Research on Energy Dissipation and Fractal Characteristics of Concrete after Exposure to Elevated Temperatures under Impact Loading

为研究高温后混凝土在冲击破碎过程中的能量耗散特性及碎块块度分布规律,采用100 mm分离式霍普金森压杆装置,对不同温度(常温、200℃、400℃、600℃、800℃)作用后的混凝土进行冲击压缩实验,分析了冲击弹速和温度对试件冲击破碎能耗、破坏形态及碎块分形维数的影响。研究结果表明:同一温度下,耗散能随弹速和应变率的升高不断增大,同一弹速下,耗散能随温度的升高总体呈下降趋势;冲击破坏后混凝土破碎块度分布是一个统计意义上的分形,随弹速及温度的升高,试件破碎程度增大,碎块数目增多、尺寸减小,分形维数增大;耗散能与碎块分形维数的变化在相同温度下具有一定的正相关性。由此可见,不同温度、弹速下混凝土的冲击破碎是外部能量驱动下的分形演化过程。

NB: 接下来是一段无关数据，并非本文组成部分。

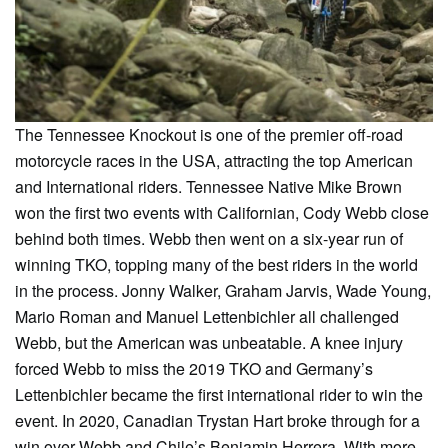
The Tennessee Knockout is one of the premier off-road
motorcycle races in the USA, attracting the top American
and International riders. Tennessee Native Mike Brown
won the first two events with Californian, Cody Webb close
behind both times. Webb then went on a six-year run of
winning TKO, topping many of the best riders in the world
in the process. Jonny Walker, Graham Jarvis, Wade Young,
Mario Roman and Manuel Lettenbichler all challenged
Webb, but the American was unbeatable. A knee injury
forced Webb to miss the 2019 TKO and Germany’s
Lettenbichler became the first international rider to win the
event. In 2020, Canadian Trystan Hart broke through for a
win over Webb and Chile’s Benjamin Herrera. With more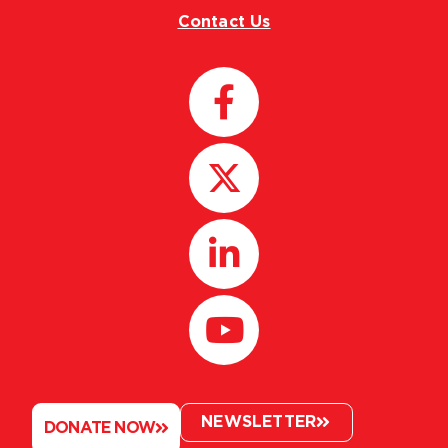
Contact Us
NEWSLETTER
DONATE NOW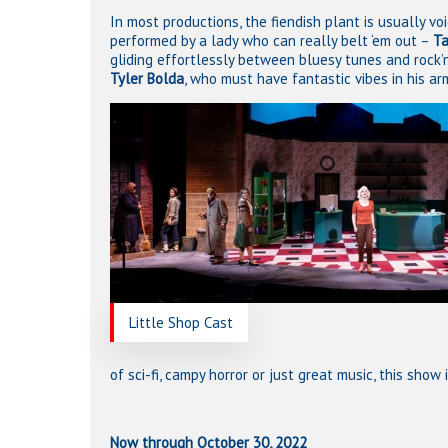
In most productions, the fiendish plant is usually voi
performed by a lady who can really belt ‘em out –
Ta
gliding effortlessly between bluesy tunes and rock’n
Tyler Bolda
, who must have fantastic vibes in his ar
Little Shop Cast
of sci-fi, campy horror or just great music, this show 
Now through October 30, 2022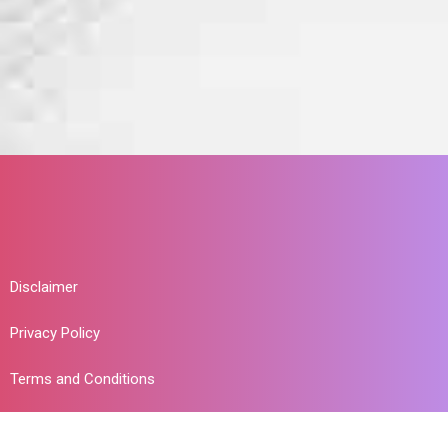
Disclaimer
Privacy Policy
Terms and Conditions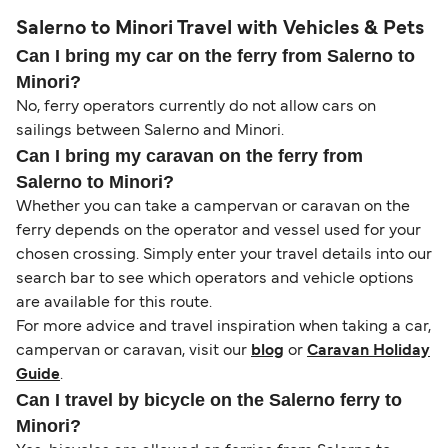
Salerno to Minori Travel with Vehicles & Pets
Can I bring my car on the ferry from Salerno to
Minori?
No, ferry operators currently do not allow cars on
sailings between Salerno and Minori.
Can I bring my caravan on the ferry from
Salerno to Minori?
Whether you can take a campervan or caravan on the
ferry depends on the operator and vessel used for your
chosen crossing. Simply enter your travel details into our
search bar to see which operators and vehicle options
are available for this route.
For more advice and travel inspiration when taking a car,
campervan or caravan, visit our
blog
or
Caravan Holiday
Guide
.
Can I travel by bicycle on the Salerno ferry to
Minori?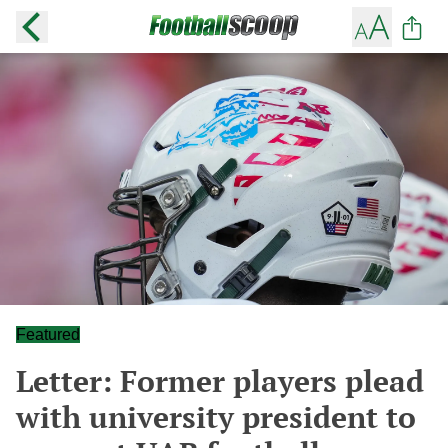
Featured
Letter: Former players plead
with university president to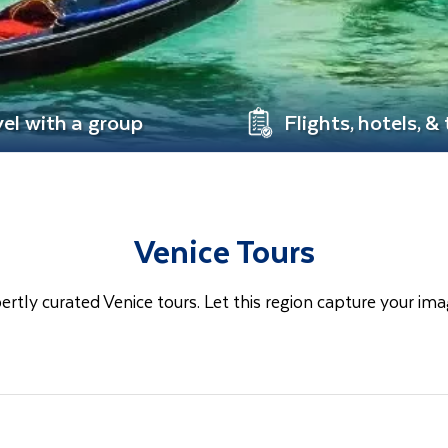
vel with a group
Flights, hotels, &
Venice Tours
ertly curated Venice tours. Let this region capture your ima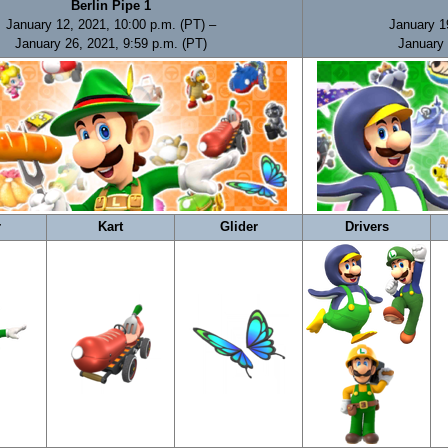
Berlin Pipe 1
January 12, 2021, 10:00 p.m. (PT) –
January 1
January 26, 2021, 9:59 p.m. (PT)
January 
r
Kart
Glider
Drivers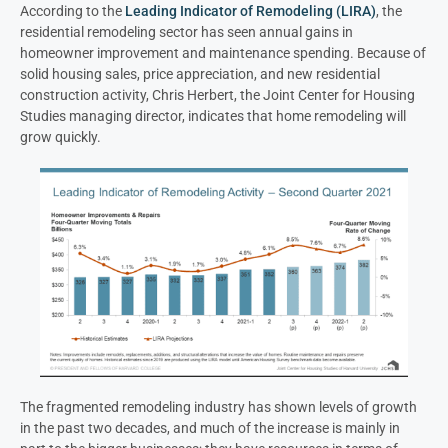
According to the
Leading Indicator of Remodeling (LIRA)
, the
residential remodeling sector has seen annual gains in
homeowner improvement and maintenance spending. Because of
solid housing sales, price appreciation, and new residential
construction activity, Chris Herbert, the Joint Center for Housing
Studies managing director, indicates that home remodeling will
grow quickly.
The fragmented remodeling industry has shown levels of growth
in the past two decades, and much of the increase is mainly in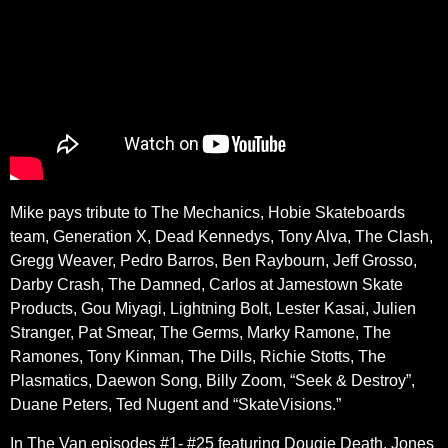
Mike pays tribute to The Mechanics, Hobie Skateboards
team, Generation X, Dead Kennedys, Tony Alva, The Clash,
Gregg Weaver, Pedro Barros, Ben Raybourn, Jeff Grosso,
Darby Crash, The Damned, Carlos at Jamestown Skate
Products, Gou Miyagi, Lightning Bolt, Lester Kasai, Julien
Stranger, Pat Smear, The Germs, Marky Ramone, The
Ramones, Tony Kinman, The Dills, Richie Stotts, The
Plasmatics, Daewon Song, Billy Zoom, “Seek & Destroy”,
Duane Peters, Ted Nugent and “SkateVisions.”
In The Van episodes #1- #25 featuring Dougie Death, Jones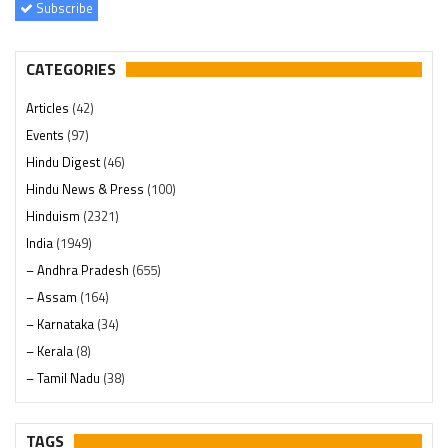
Subscribe
CATEGORIES
Articles
(42)
Events
(97)
Hindu Digest
(46)
Hindu News & Press
(100)
Hinduism
(2321)
India
(1949)
– Andhra Pradesh
(655)
– Assam
(164)
– Karnataka
(34)
– Kerala
(8)
– Tamil Nadu
(38)
– Telangana
(234)
Pages
(13)
TAGS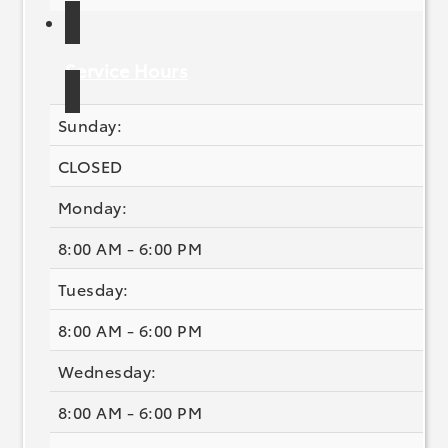
Service Hours
Sunday:
CLOSED
Monday:
8:00 AM - 6:00 PM
Tuesday:
8:00 AM - 6:00 PM
Wednesday:
8:00 AM - 6:00 PM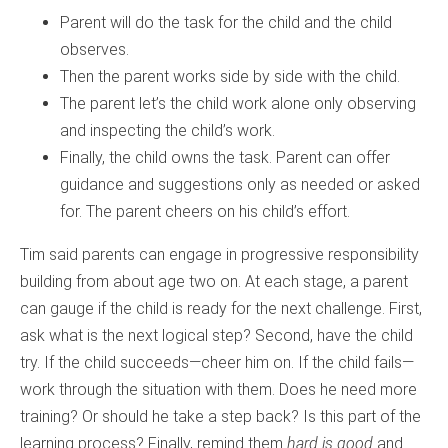
Parent will do the task for the child and the child
observes.
Then the parent works side by side with the child.
The parent let’s the child work alone only observing
and inspecting the child’s work.
Finally, the child owns the task. Parent can offer
guidance and suggestions only as needed or asked
for. The parent cheers on his child’s effort.
Tim said parents can engage in progressive responsibility
building from about age two on. At each stage, a parent
can gauge if the child is ready for the next challenge. First,
ask what is the next logical step? Second, have the child
try. If the child succeeds—cheer him on. If the child fails—
work through the situation with them. Does he need more
training? Or should he take a step back? Is this part of the
learning process? Finally, remind them
hard is good
and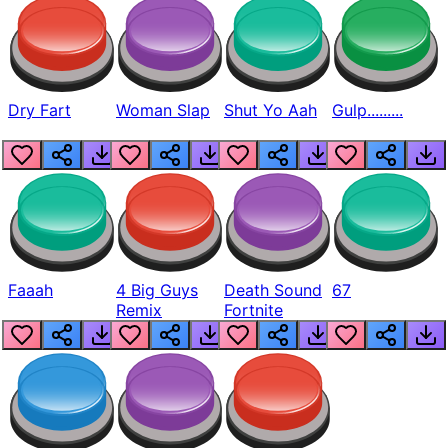
Dry Fart
Woman Slap
Shut Yo Aah
Gulp.........
Faaah
4 Big Guys
Death Sound
67
Remix
Fortnite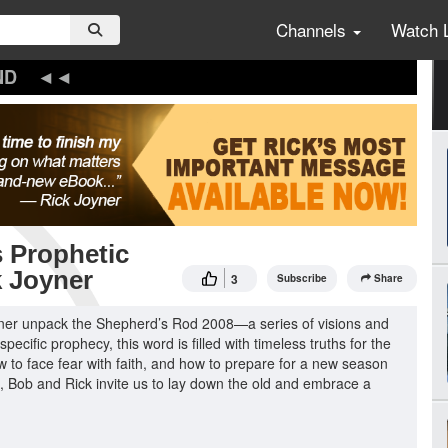
Channels
Watch 
ND
 Prophetic
k Joyner
3
Subscribe
Share
yner unpack the Shepherd’s Rod 2008—a series of visions and
ecific prophecy, this word is filled with timeless truths for the
w to face fear with faith, and how to prepare for a new season
t, Bob and Rick invite us to lay down the old and embrace a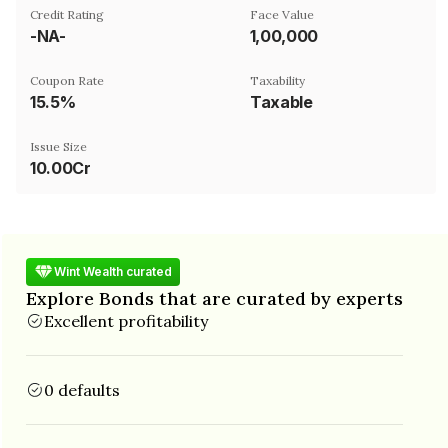
Credit Rating
Face Value
-NA-
₹1,00,000
Coupon Rate
Taxability
15.5%
Taxable
Issue Size
10.00Cr
Wint Wealth curated
Explore Bonds that are curated by experts
Excellent profitability
0 defaults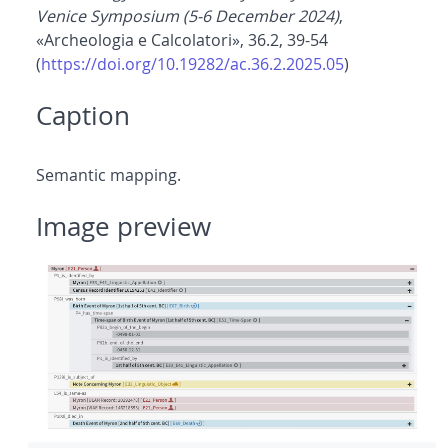
Venice Symposium (5-6 December 2024)
,
«Archeologia e Calcolatori», 36.2, 39-54
(
https://doi.org/10.19282/ac.36.2.2025.05
)
Caption
Semantic mapping.
Image preview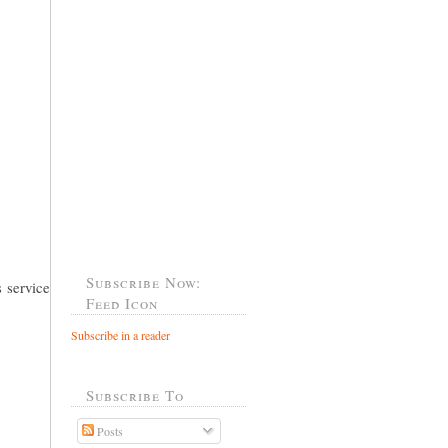
Subscribe Now:
 service
Feed Icon
Subscribe in a reader
Subscribe To
Posts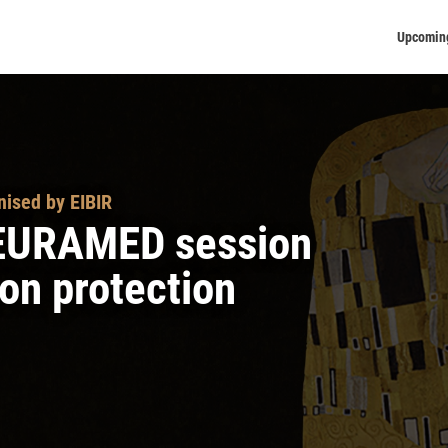
Upcomin
nised by EIBIR
R-EURAMED session
on protection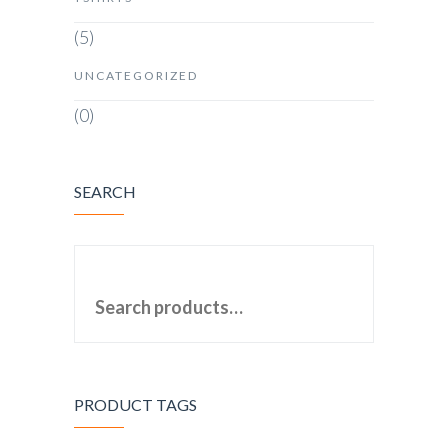
(5)
UNCATEGORIZED
(0)
SEARCH
SEARCH FOR:
PRODUCT TAGS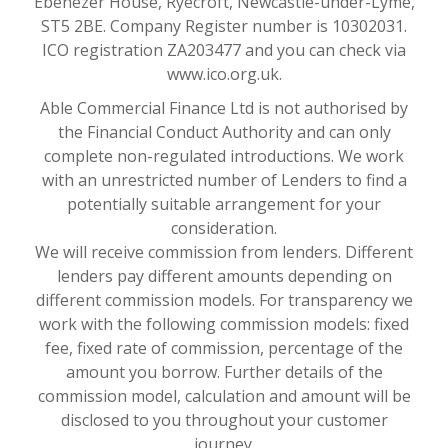
Ebenezer House, Ryecroft, Newcastle-under-Lyme,
ST5 2BE. Company Register number is 10302031.
ICO registration ZA203477 and you can check via
www.ico.org.uk.
Able Commercial Finance Ltd is not authorised by
the Financial Conduct Authority and can only
complete non-regulated introductions. We work
with an unrestricted number of Lenders to find a
potentially suitable arrangement for your
consideration.
We will receive commission from lenders. Different
lenders pay different amounts depending on
different commission models. For transparency we
work with the following commission models: fixed
fee, fixed rate of commission, percentage of the
amount you borrow. Further details of the
commission model, calculation and amount will be
disclosed to you throughout your customer
journey.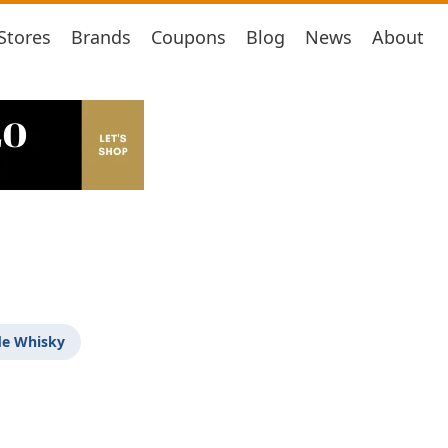
Stores
Brands
Coupons
Blog
News
About
de Whisky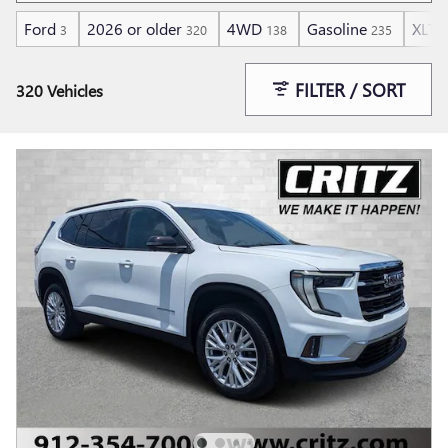
Ford
2026 or older
4WD
Gasoline
XLT
3
320
138
235
1
FILTER / SORT
320 Vehicles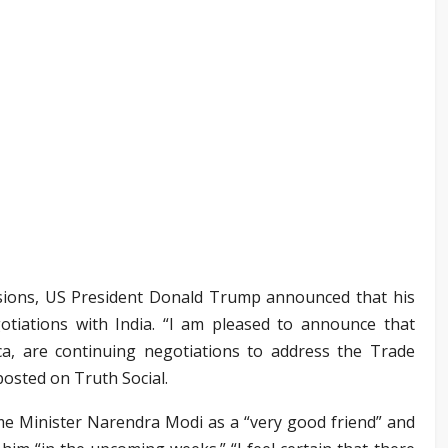
ensions, US President Donald Trump announced that his
tiations with India. “I am pleased to announce that
ca, are continuing negotiations to address the Trade
osted on Truth Social.
me Minister Narendra Modi as a “very good friend” and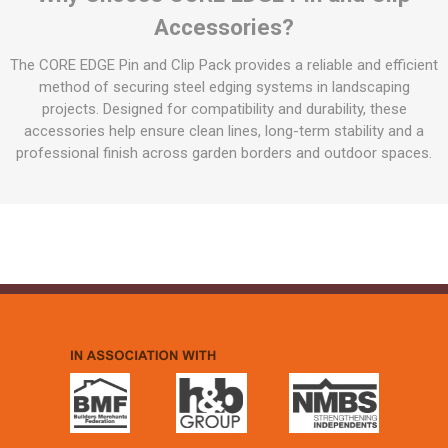
Accessories?
The CORE EDGE Pin and Clip Pack provides a reliable and efficient
method of securing steel edging systems in landscaping
projects. Designed for compatibility and durability, these
accessories help ensure clean lines, long-term stability and a
professional finish across garden borders and outdoor spaces.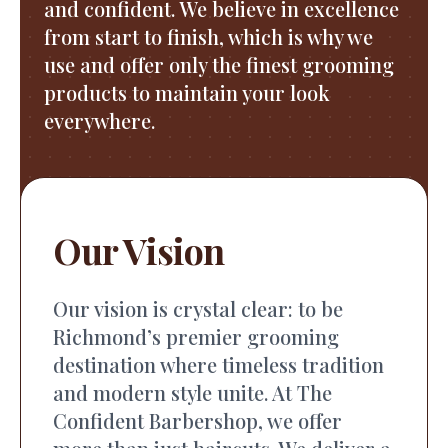
and confident. We believe in excellence
from start to finish, which is why we
use and offer only the finest grooming
products to maintain your look
everywhere.
Our Vision
Our vision is crystal clear: to be
Richmond’s premier grooming
destination where timeless tradition
and modern style unite. At The
Confident Barbershop, we offer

The energy dissipation capacities and fragments distribution of concrete exposed to high temperature under impact loading are studied. Dynamic compressive tests of concrete at room temperature and after exposure to elevated temperatures ranging from 200 to 800 ℃ are conducted by using a split Hopkinson pressure bar with 100 mm in diameter. The effects of high temperature and impact velocity on dissipated energy, failure mode and fractal dimension of fragments are analyzed. The results indicate that the dissipated energy grows with the increase in impact velocity and strain rate at the same temperature; and at fixed impact velocity, the dissipated energy decreases with the increase in the exposure temperature. The fragment-size distribution of concrete fragments statistically has fractal property subjected to impact loading. An increase in temperature and impact velocity results in a greater crushing degree and a larger fractal dimension value. There is a positive correlation between dissipated energy and fractal dimension at the same temperature. As a result, the impact crushing of concrete at various temperatures and impact velocities is a fractal evolution process driven by external energy.